Tuesday, 6 March 2012
Learning to slow down
Even before we planned the move, like many families I'm sure, getting to work every morning was always a rush. However much time we gave ourselves in the morning we always seemed to be in a mad scramble for bags, shoes, keys, lunches and bombing out the door to nursery then the office and then the same again in reverse later in the day. I only worked half days in the UK so my afternoons were a bit calmer but still, trying to get anything done between L’s naps and mealtimes meant that I’m sorry to say I was far too often that harried mother goading her tired children to hurry up.
I’m not going to claim that China has made me a different person (yet!) but I’m really trying to be more mindful of my time and how we spend it. With our opposite schedules and F’s kindergarten sessions we are still clock-watching more than I’d like but I am really trying to slow down and live in the moment a bit more. I read a great quote last year that has really stayed with me.
“He did each single thing as if he did nothing else.” Charles Dickens
This is how I aspire to live- mindfully and finding the joy in everything I do. Instead of thinking about all the things I should be doing, I aim to really concentrate on and appreciate what I am doing at any given moment, be it writing, cooking, teaching or being with my family.
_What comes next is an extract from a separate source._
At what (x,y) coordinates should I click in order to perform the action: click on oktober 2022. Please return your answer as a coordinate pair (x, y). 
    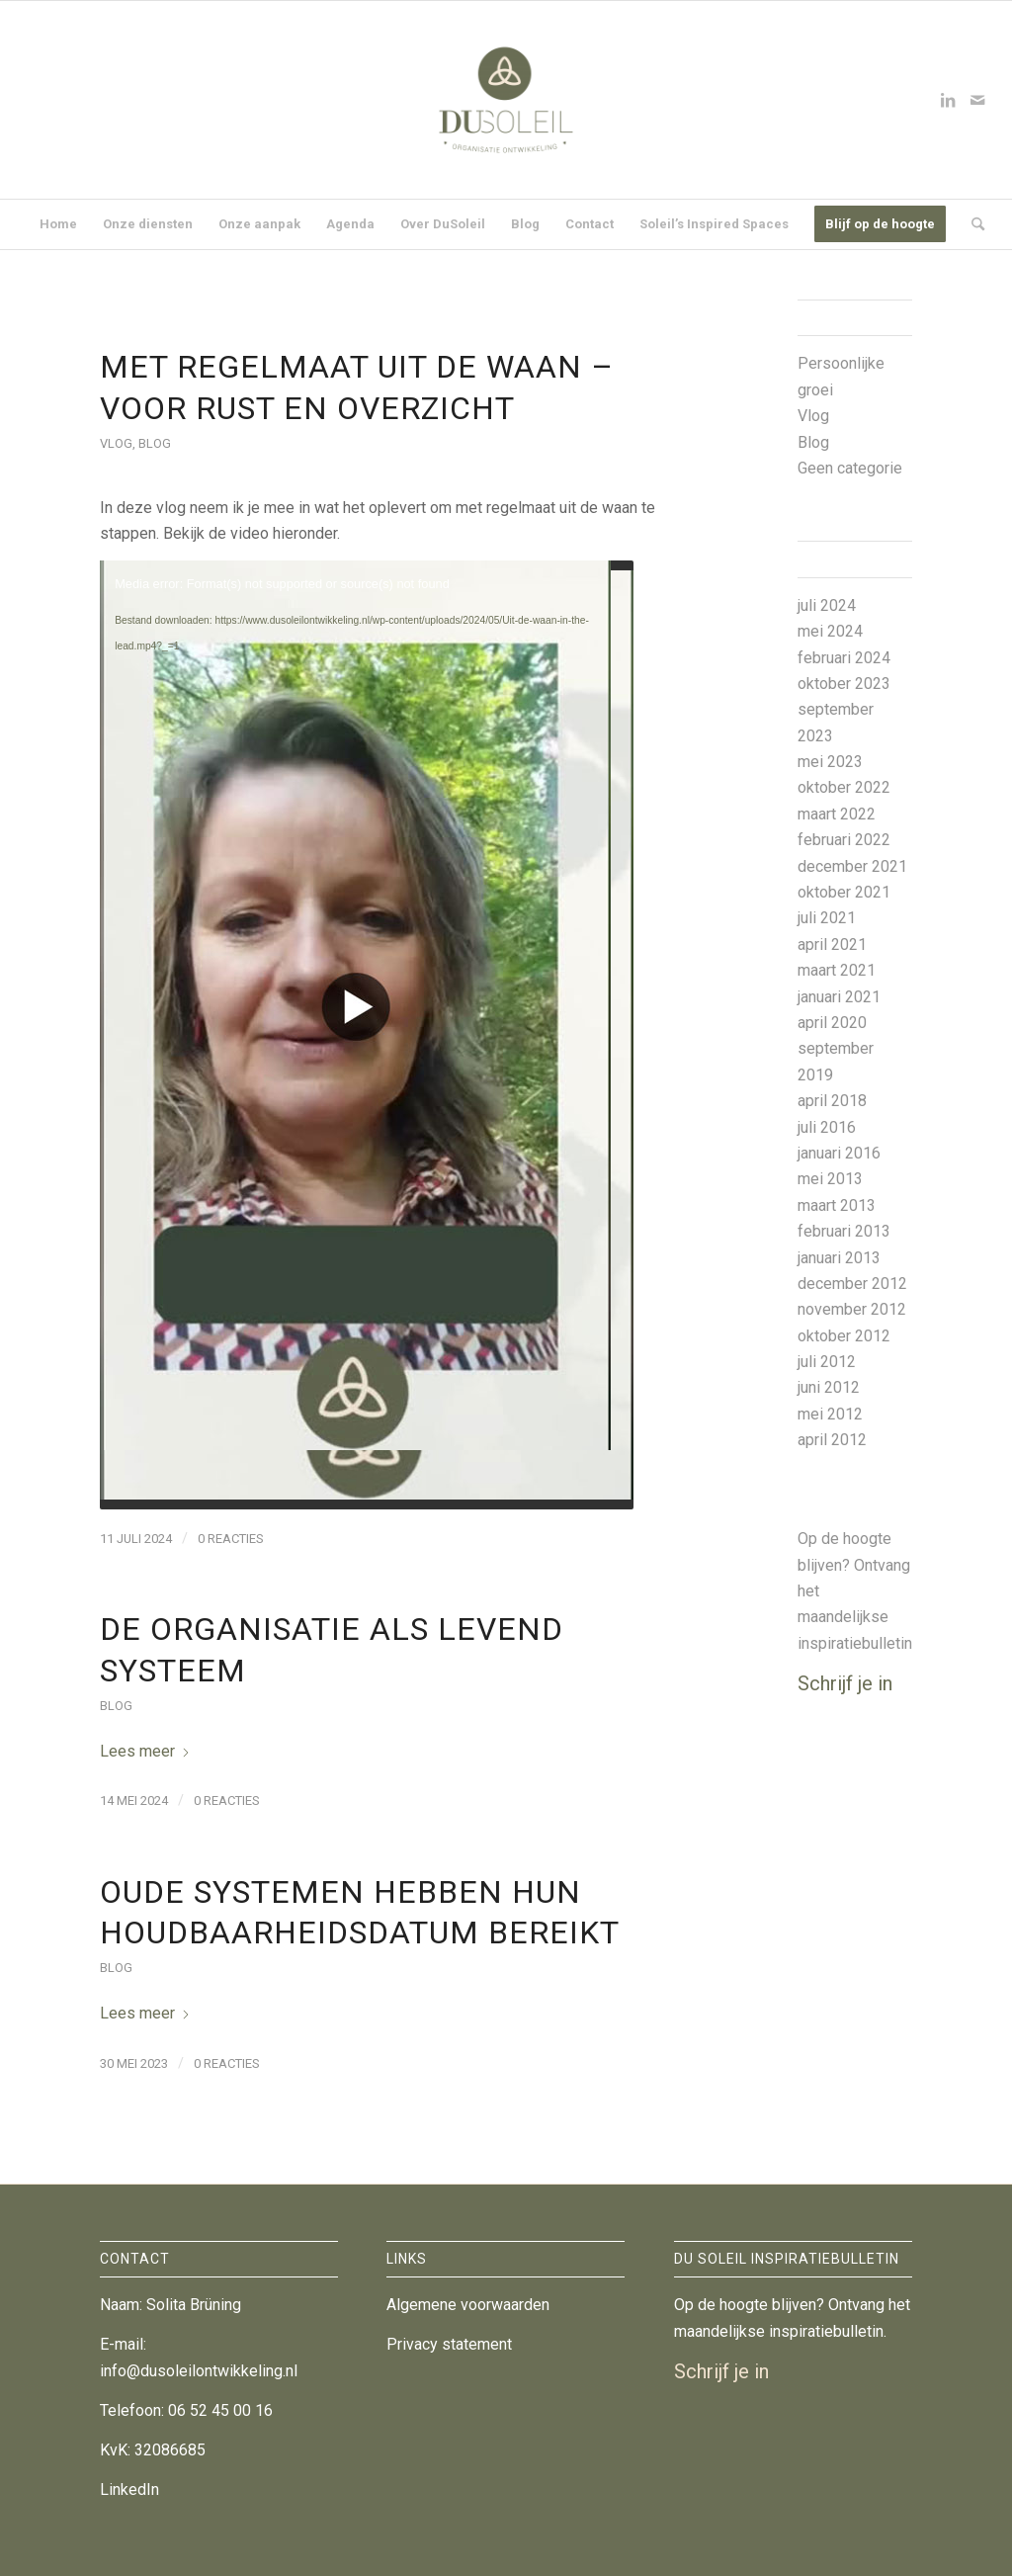     Looking at the image, I should click on (844, 787).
I am working on embracing unstructured play with my children and allowing life go at their pace.
I am also learning to say no. We were recently offered some extra, very well paid teaching work which we turned down. We like teaching and this would be to small children which fun, but our schedules are pretty full just fulfilling our contracted hours. If we wanted more money we’d have stayed at home. We took a two thirds pay cut to come here so if we were working purely for money we’d be on the wrong track entirely. Our time and time with the children is precious and I don’t want to lose it just for some extra cash. We don't have a lot of money, but right now we have enough to live in a simple way and for that I am very grateful.
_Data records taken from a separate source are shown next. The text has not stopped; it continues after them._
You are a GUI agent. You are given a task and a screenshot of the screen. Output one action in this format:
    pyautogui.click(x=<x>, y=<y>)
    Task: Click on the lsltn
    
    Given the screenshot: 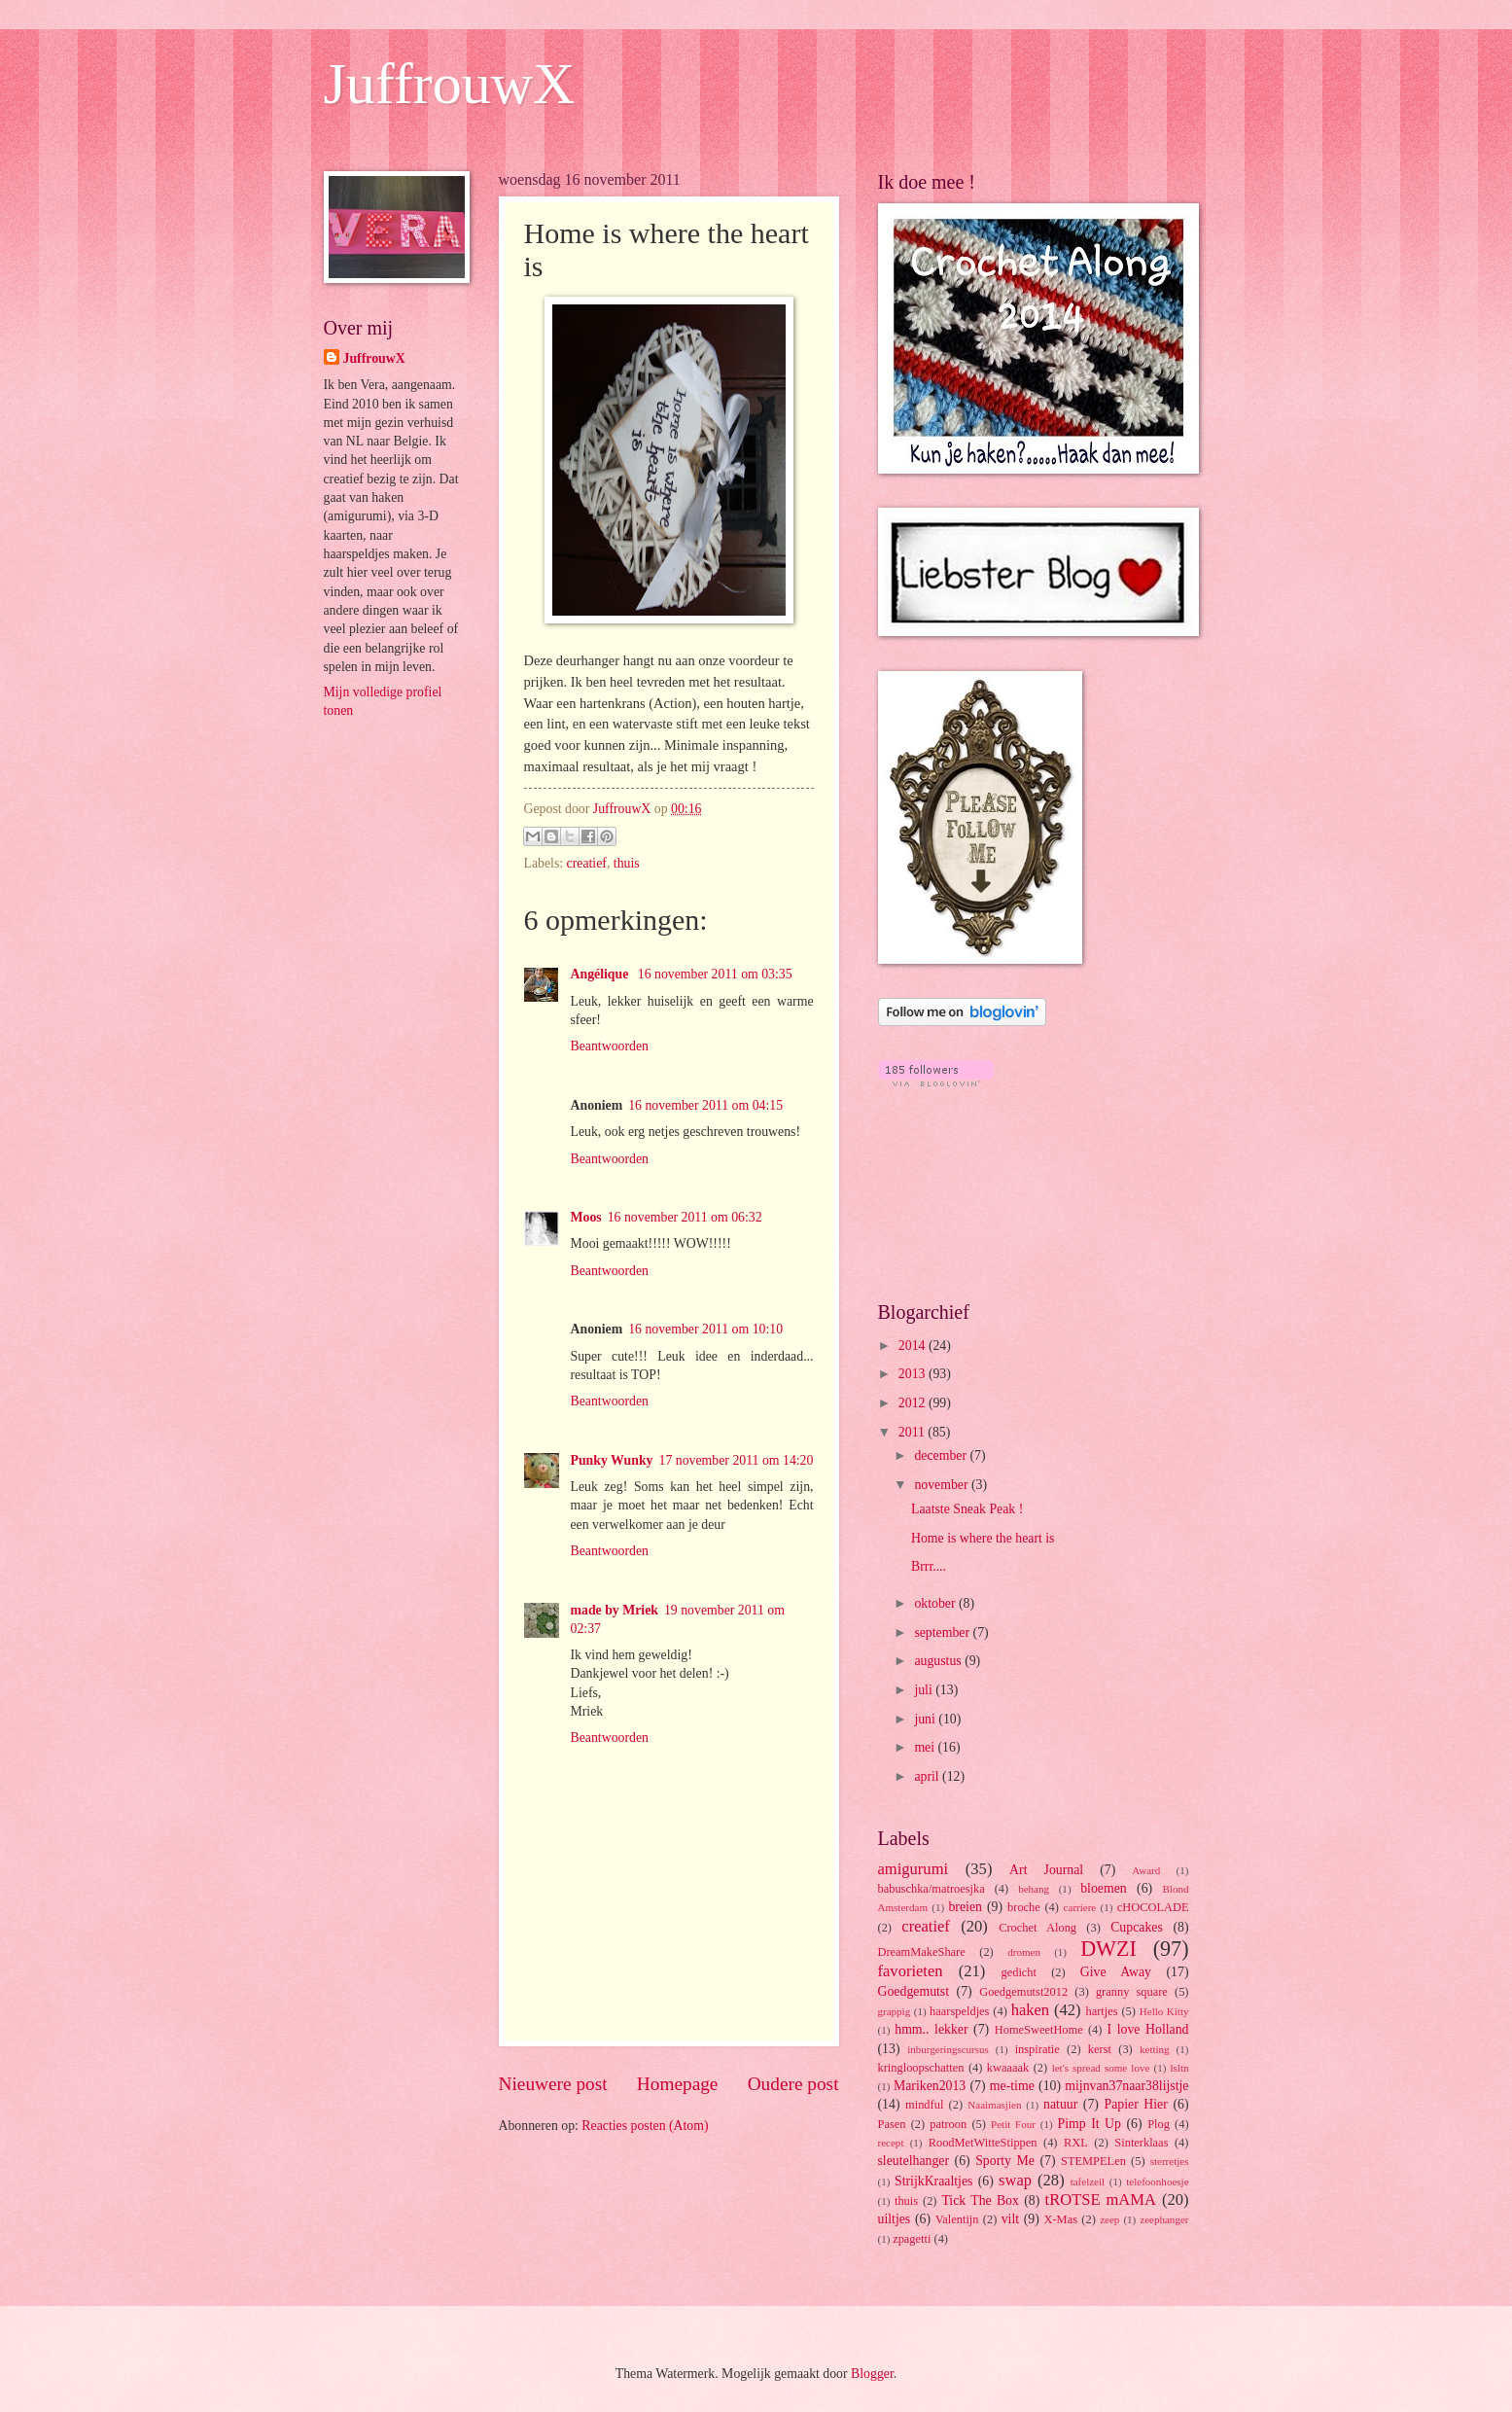 What is the action you would take?
    pyautogui.click(x=1179, y=2068)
I read Carl Honoré’s book ‘In Praise of Slow’ last year and at the time it really resonated with me. I’m about to start re-reading it to help rekindle that spark and remind me of all the things I swore I'd do when I finished it, not to add to a 'to do' list but instead a 'not to do' list, how liberating is that?
Do you have trouble keeping pace with life and long for more time? I'd love to know how and if you manage to slow down as I have a lot to learn.